Stai insistendo talmente tanto, che mi sono stufato 
Stanno a ffà chi pe mmé, chi pe tté.
Stanno facendosi i dispetti 
Su li gusti nun ce se sputa (Roma).
Sui gusti non si discute, i gusti sono gusti.
 
Suio, me faccio la croci e fujo...
Suio, mi faccio la croce e scappo...Suio è un piccolo paesino nelle vicinanze di San Cosma
                              T
Te lo do io l'orzo co la ricotta.
variante reatina di "TE LO DO IO PANE E NOCI", nel senso di dare la giusta punizione.
 
Tiè la coccia che ci può fa a bòccia!
Hai una testa talmente dura..
Troppi galli a cantà 'nze fece mai giorno. (Tivoli)
Se si parla in troppi, non ci si decide mai.
 
T's magnat st' munn' e chi gliàtr (Villa Santo Stefano /FR).
Ti sei mangiato questo mondo e quell'altro. Ti sei mangiato proprio tutto, non hai lasciato niente.
 
Tu stai pòprio fatto coll'ascia!!!
Stai propio rovinato!! 
                              U
U piru maturu casca senza tortùru.
La pera matura cade dall'albero senza bisogno del bastone. / Lascia che le cose maturino col tempo.
 
U porcu satollo rebbotica u troccu. 
Il maiale sazio ribalta la mangiatoia.
                            V
Va a ffà gli piaceri alla gente che acchiappi bìa traccàlàte.
Se fai un favore agli altri ricevi solo botte. Si dice quando una persona non viene ricompensata x quel che merita.
 
Va in giro co 'na scarpa e na ciavatta (Sezze Romano/Latina).
Gira con una scarpa è una ciabatta.

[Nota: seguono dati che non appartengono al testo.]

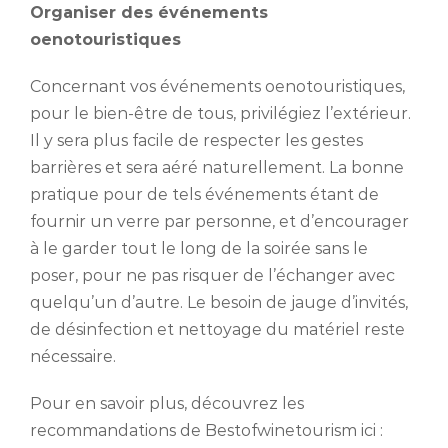
Organiser des événements
oenotouristiques
Concernant vos événements oenotouristiques,
pour le bien-être de tous, privilégiez l’extérieur.
Il y sera plus facile de respecter les gestes
barrières et sera aéré naturellement. La bonne
pratique pour de tels événements étant de
fournir un verre par personne, et d’encourager
à le garder tout le long de la soirée sans le
poser, pour ne pas risquer de l’échanger avec
quelqu’un d’autre. Le besoin de jauge d’invités,
de désinfection et nettoyage du matériel reste
nécessaire.
Pour en savoir plus, découvrez les
recommandations de Bestofwinetourism ici :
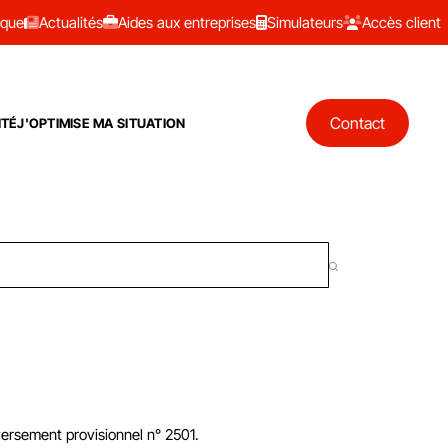
ique
Actualités
Aides aux entreprises
Simulateurs
Accès client
Contact
ITÉ
J'OPTIMISE MA SITUATION
versement provisionnel n° 2501.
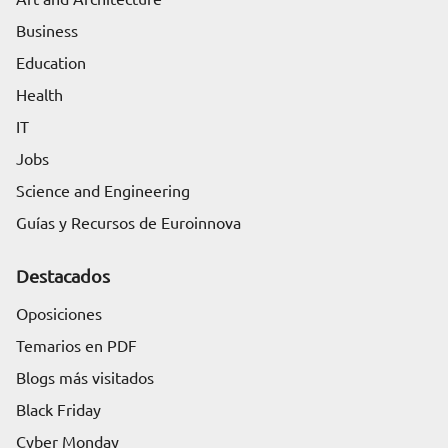
Business
Education
Health
IT
Jobs
Science and Engineering
Guías y Recursos de Euroinnova
Destacados
Oposiciones
Temarios en PDF
Blogs más visitados
Black Friday
Cyber Monday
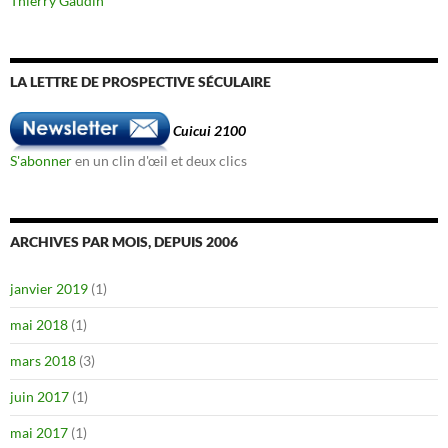
Thierry Gaudin
LA LETTRE DE PROSPECTIVE SÉCULAIRE
Cuicui 2100
S'abonner
en un clin d'œil et deux clics
ARCHIVES PAR MOIS, DEPUIS 2006
janvier 2019
(1)
mai 2018
(1)
mars 2018
(3)
juin 2017
(1)
mai 2017
(1)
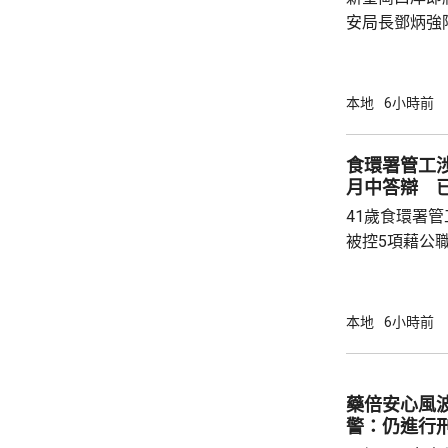
安局長鄧炳強
岸區視察，並
度與人員部署。 陳國基表示，由保安局
跨部門工作小
本地
6小時前
交通路線試行
試。將借鑑啟
食環署管工
蓋約20個類別
月中答辯 
測試，循序漸
41歲食環署
後即時跟進問題
被控5項藉公
裁判法院提堂
保釋，今個月27
銳，案發時為
本地
6小時前
轄下專責執法
2023至20
圾，告票未有
藥倍安心風
不在港，令他
警：仍進行
食環署：涉事管工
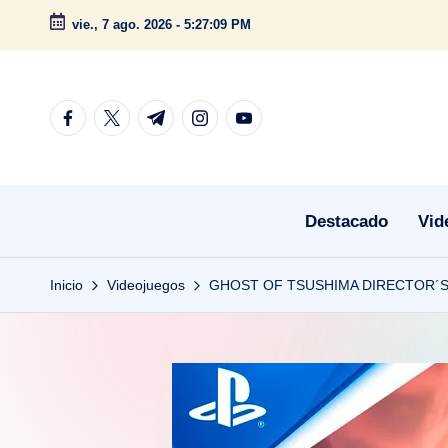
vie., 7 ago. 2026
-
5:27:11 PM
Saltar
al
contenido
facebook.com
twitter.com
t.me
instagram.com
youtube.com
Destacado
Vid
Inicio
Videojuegos
GHOST OF TSUSHIMA DIRECTOR´S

Per parlare di una persona in difficili condizioni economiche.
 
Va in piazza e pija consijo, antorna a casa e ffa come te pare.
Vai om piazza a prendere consiglio. torna a casa e fa come ti pare. La decisione deve sempre essere personale.
 
Vai troènno bìa feste e maletièmpo.
Vai cercando solo feste e maltempo 
Ve tenga mbarà e ve tenga puro perde.
Devo insegnarvi tutto, ma voi non riuscite a capire.